Возвратится ли она, однако, на Елисейские поля? На другой день ее там не было; но затем я снова увидел ее; я все время бродил вокруг места, где она играла со своими подругами, и стал настолько привычной для нее фигурой, что однажды, когда девочки не собрались в нужном количестве для игры в пятнашки, она обратилась ко мне с просьбой, не хочу ли я присоединиться к ним, и с тех пор я играл с ней каждый раз, как она приходила на Елисейские поля. Но это случалось не каждый день; бывали дни, когда ей мешали приходить туда уроки, катехизис, приглашенные к завтраку гости, вся ее жизнь, непроницаемой стеной отделенная от моей жизни, та жизнь, сгусток которой заключен был в имени Жильберта и которая дважды болезненно коснулась меня, проносясь мимо: у живой изгороди из боярышника в Комбре и на лужайке Елисейских полей.
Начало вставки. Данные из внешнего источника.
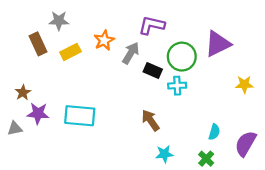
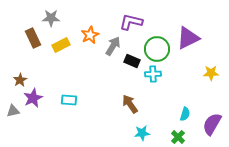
purple star: (38, 113) -> (33, 98), turned -30
cyan rectangle: (80, 116) -> (69, 100), size x0.6

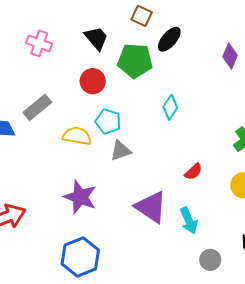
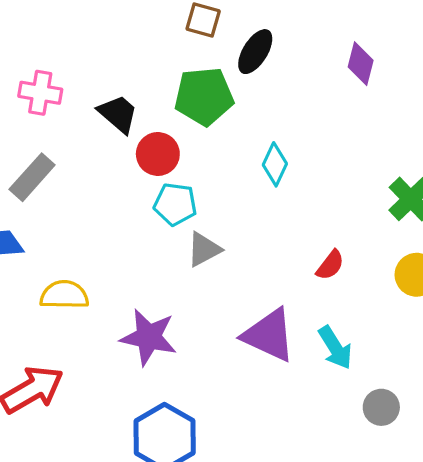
black trapezoid: (96, 38) -> (118, 114), moved
red circle: (93, 81) -> (158, 154), moved
gray rectangle: (37, 107) -> (32, 177), moved
yellow semicircle: (77, 136) -> (64, 295), moved

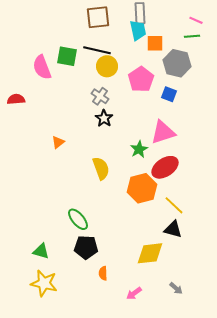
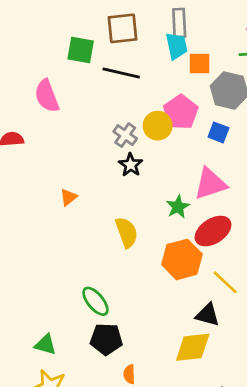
green square: (67, 56) -> (81, 50), moved
yellow circle: (107, 66) -> (158, 126), moved
black triangle: (173, 229) -> (208, 315), moved

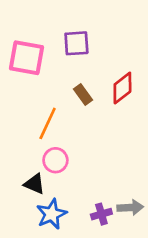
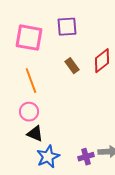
orange line: (48, 123) -> (31, 81), moved, turned -45
pink circle: (55, 160) -> (29, 112), moved

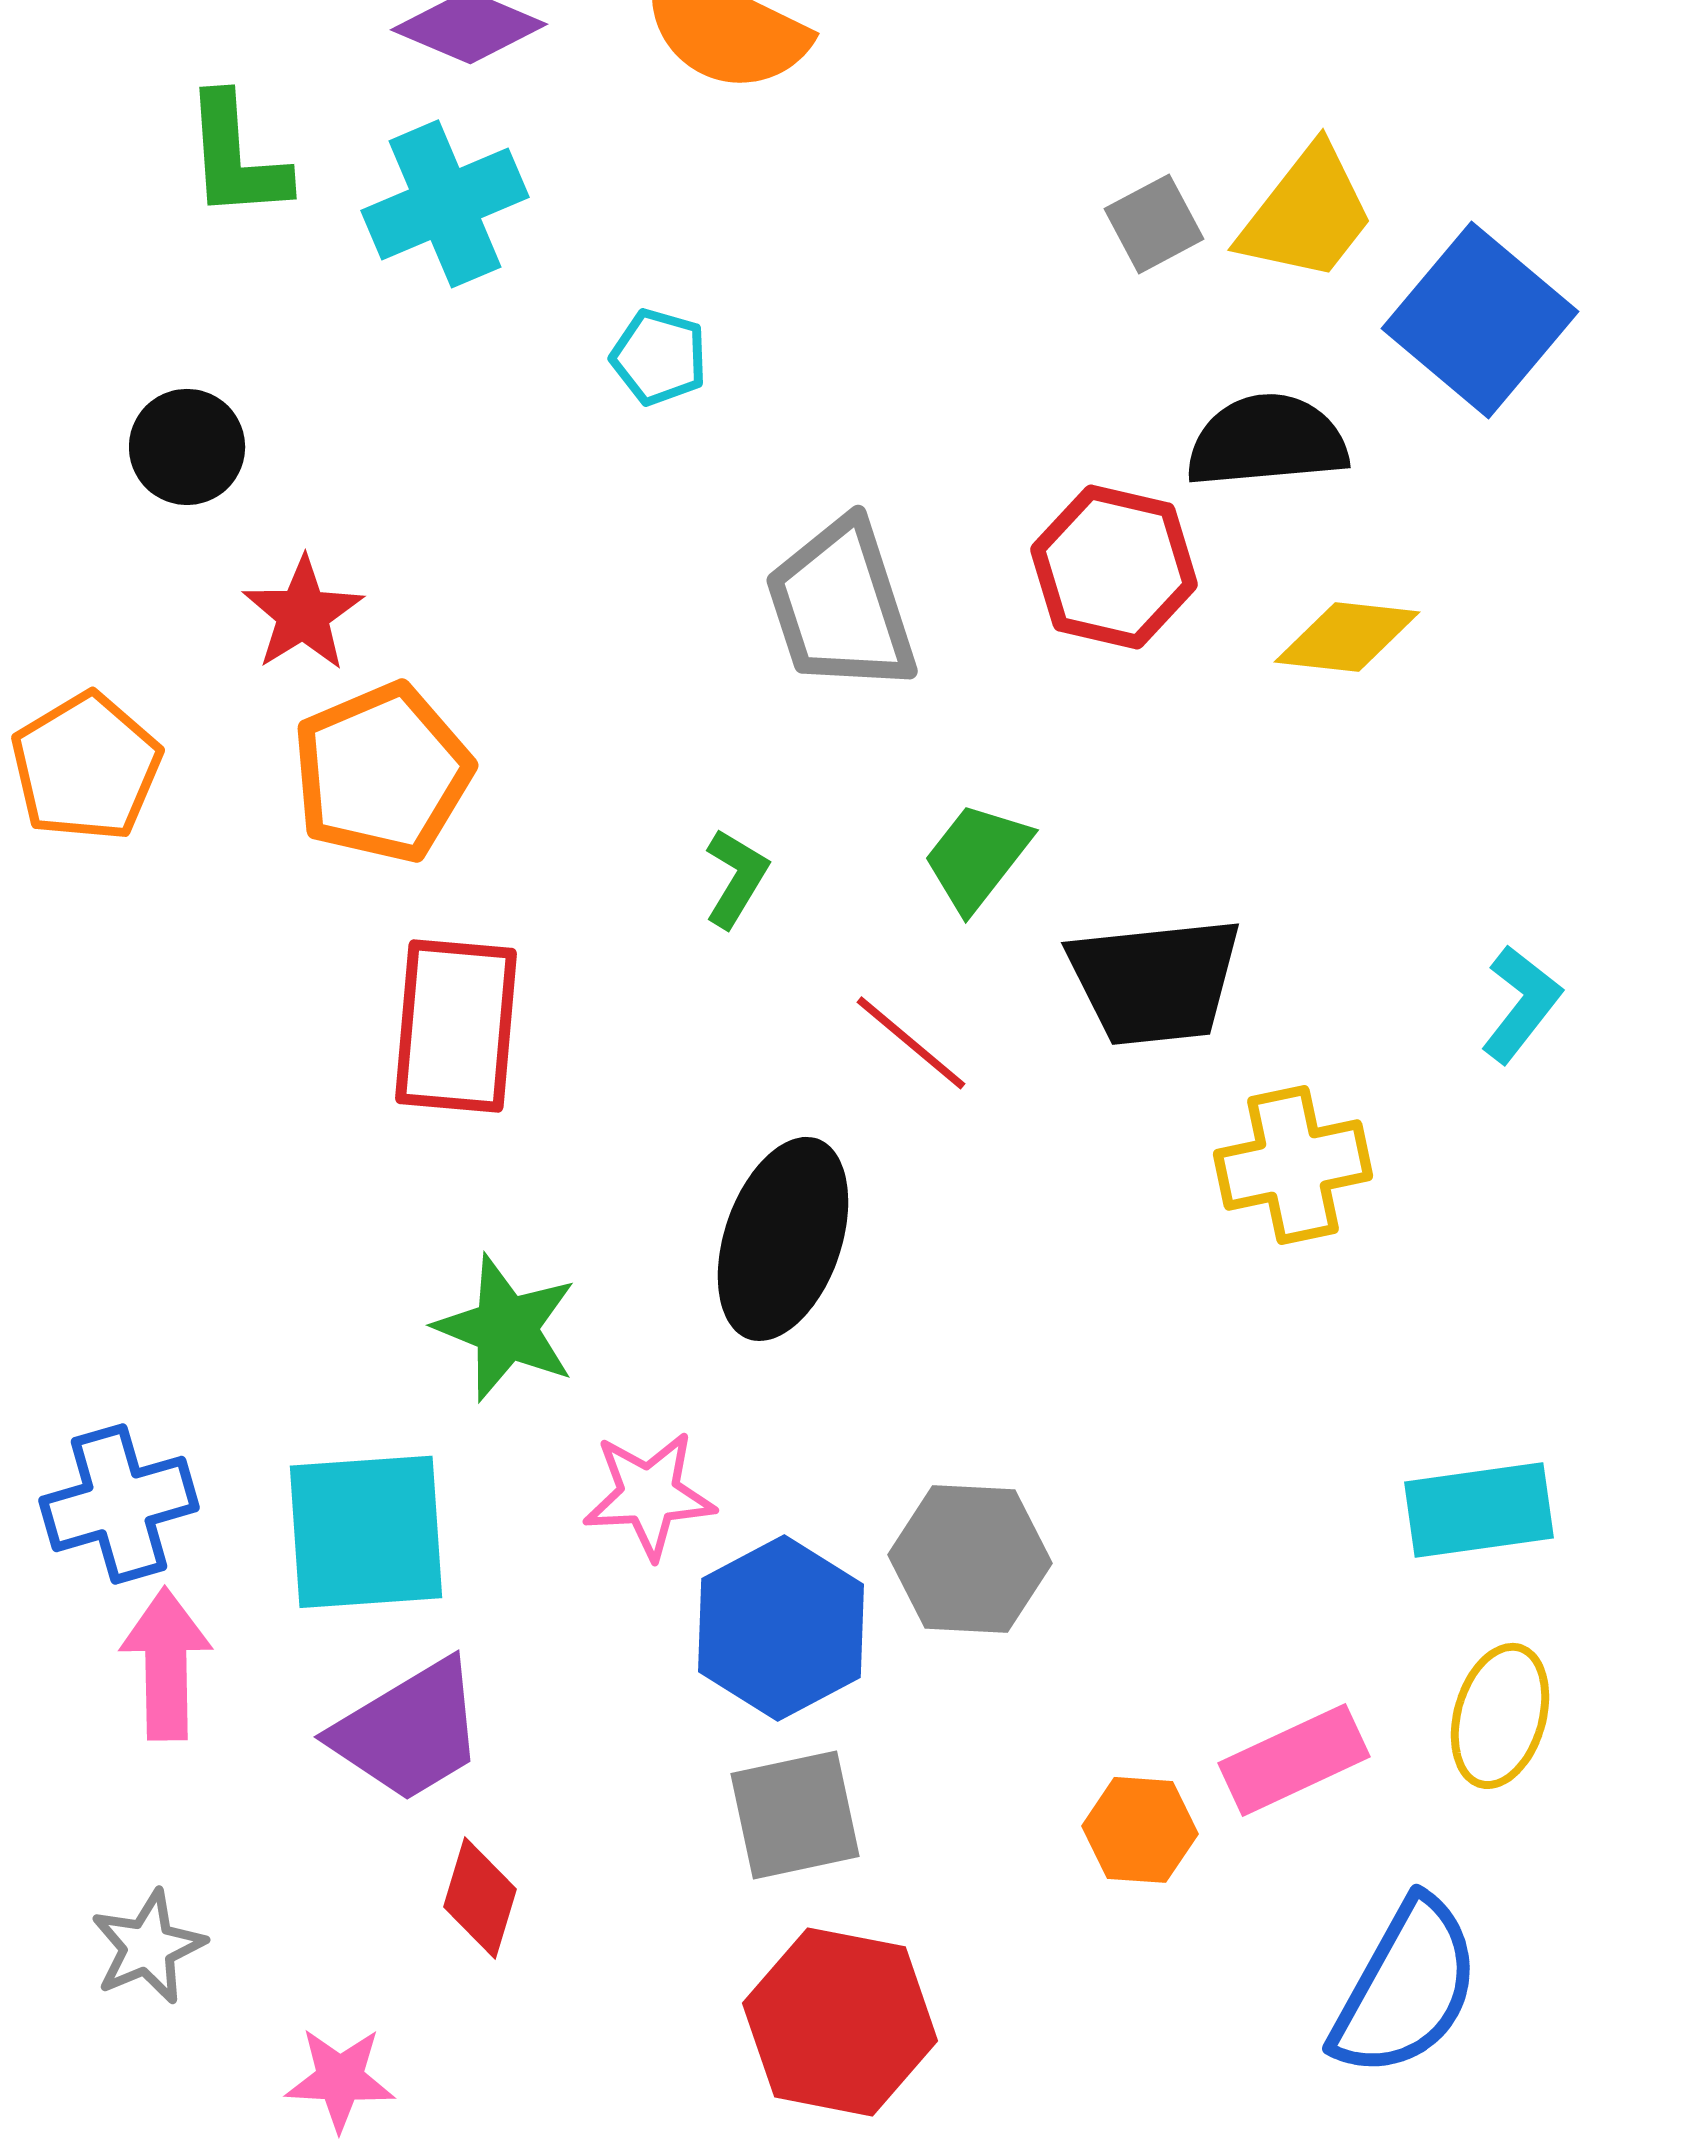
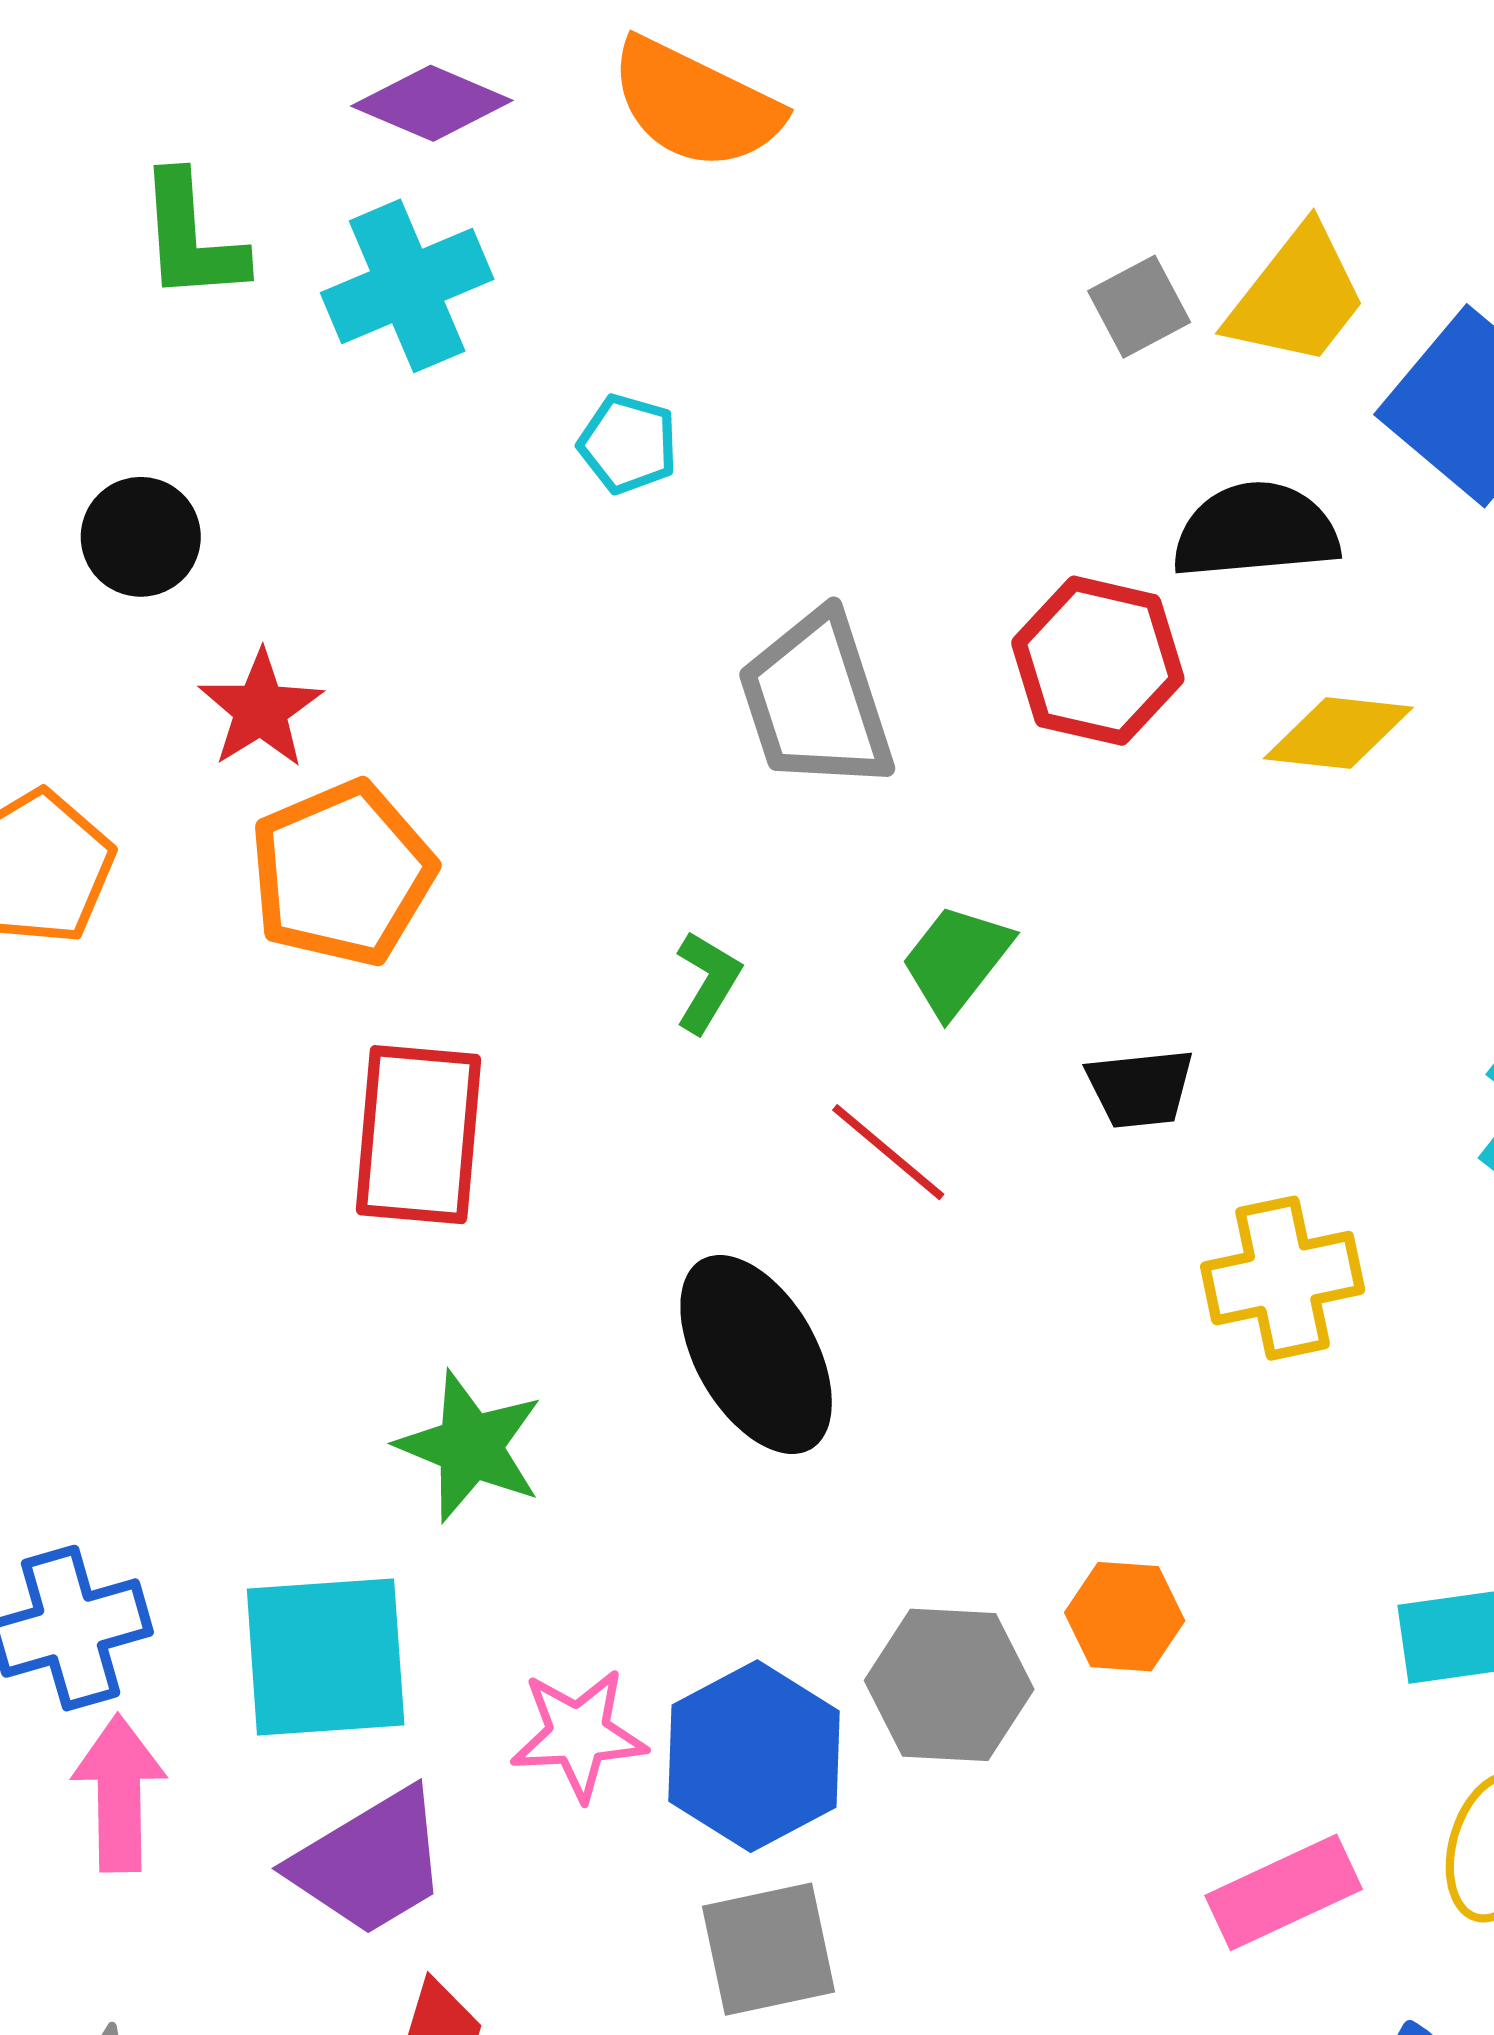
black trapezoid: (1155, 981) -> (1140, 1088), size x0.6
black ellipse: (783, 1239) -> (756, 1355), turned -49
pink star: (649, 1495) -> (579, 1734), moved
orange hexagon: (1140, 1830) -> (1125, 1617), moved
Она заранее объявляла, что в такие дни мы не увидим ее; если причиной этого были ее уроки, она говорила: «Как досадно, мне нельзя будет прийти завтра; вы все будете играть здесь без меня» – с видом сожаления, немного утешавшим меня; но зато, когда она бывала приглашена на детское утро, и я, не зная об этом, спрашивал ее, придет ли она завтра играть, она отвечала: «Надеюсь, что нет! Надеюсь, что мама позволит мне пойти к моей подруге». Но, по крайней мере, я знал, что в такие дни не увижу ее, тогда как случалось, что и без всякого предупреждения мать увозила ее с собой на прогулку, и на другой день она говорила: «Ах да! Вчера я выезжала с мамой», словно это было нечто как нельзя более естественное, а вовсе не величайшее, какое только можно вообразить, несчастье для другого лица. Бывали также ненастные дни, когда гувернантка, очень боявшаяся дождя, сама не желала вести ее на Елисейские поля.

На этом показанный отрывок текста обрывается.